------ Dataset content ------
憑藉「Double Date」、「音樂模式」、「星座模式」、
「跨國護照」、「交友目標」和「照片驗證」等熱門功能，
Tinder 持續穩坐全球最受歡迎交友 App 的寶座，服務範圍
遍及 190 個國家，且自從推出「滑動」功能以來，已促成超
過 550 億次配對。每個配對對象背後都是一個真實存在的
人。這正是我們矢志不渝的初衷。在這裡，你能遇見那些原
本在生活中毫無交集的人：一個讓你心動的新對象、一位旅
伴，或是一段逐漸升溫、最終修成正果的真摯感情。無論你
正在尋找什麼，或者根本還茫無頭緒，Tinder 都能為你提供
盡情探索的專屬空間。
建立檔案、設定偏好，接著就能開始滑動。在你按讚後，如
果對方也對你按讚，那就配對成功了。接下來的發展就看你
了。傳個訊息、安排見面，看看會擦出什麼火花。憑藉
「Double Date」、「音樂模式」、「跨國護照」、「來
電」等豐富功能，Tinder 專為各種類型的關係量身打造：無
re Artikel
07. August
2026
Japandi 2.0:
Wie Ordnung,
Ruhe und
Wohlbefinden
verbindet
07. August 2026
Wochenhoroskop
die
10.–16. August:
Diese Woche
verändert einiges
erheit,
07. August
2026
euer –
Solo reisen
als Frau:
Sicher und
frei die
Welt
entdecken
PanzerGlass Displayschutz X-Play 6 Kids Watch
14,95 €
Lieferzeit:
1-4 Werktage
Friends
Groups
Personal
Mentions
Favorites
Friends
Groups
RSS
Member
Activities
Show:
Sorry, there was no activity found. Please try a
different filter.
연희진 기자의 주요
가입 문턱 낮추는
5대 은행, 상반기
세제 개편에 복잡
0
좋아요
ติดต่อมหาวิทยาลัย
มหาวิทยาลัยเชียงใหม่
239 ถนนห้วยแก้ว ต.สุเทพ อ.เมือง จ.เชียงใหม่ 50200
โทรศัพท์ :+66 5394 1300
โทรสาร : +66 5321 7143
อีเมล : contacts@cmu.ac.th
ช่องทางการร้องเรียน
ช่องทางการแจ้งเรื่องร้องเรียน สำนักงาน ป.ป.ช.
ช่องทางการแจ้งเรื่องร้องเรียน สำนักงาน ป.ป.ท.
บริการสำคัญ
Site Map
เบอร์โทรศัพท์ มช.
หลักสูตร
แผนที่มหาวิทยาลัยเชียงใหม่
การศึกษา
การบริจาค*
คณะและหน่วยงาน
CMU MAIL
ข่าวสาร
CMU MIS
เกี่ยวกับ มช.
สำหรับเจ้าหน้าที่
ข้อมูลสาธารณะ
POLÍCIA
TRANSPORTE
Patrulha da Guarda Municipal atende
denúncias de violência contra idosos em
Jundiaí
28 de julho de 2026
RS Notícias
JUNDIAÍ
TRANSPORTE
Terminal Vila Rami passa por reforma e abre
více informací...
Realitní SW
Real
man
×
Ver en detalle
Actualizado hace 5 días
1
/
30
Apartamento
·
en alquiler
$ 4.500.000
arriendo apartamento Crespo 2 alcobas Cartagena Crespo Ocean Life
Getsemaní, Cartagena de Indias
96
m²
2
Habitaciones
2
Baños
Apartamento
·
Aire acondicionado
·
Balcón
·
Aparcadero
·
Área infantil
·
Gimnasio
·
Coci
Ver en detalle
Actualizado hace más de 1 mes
------
An exact copy of every line from the one containing "arriendo apartamento Crespo" through the last line of the entries is required; please add nothing.

arriendo apartamento Crespo 2 alcobas Cartagena Crespo Ocean Life
Getsemaní, Cartagena de Indias
96
m²
2
Habitaciones
2
Baños
Apartamento
·
Aire acondicionado
·
Balcón
·
Aparcadero
·
Área infantil
·
Gimnasio
·
Coci
Ver en detalle
Actualizado hace más de 1 mes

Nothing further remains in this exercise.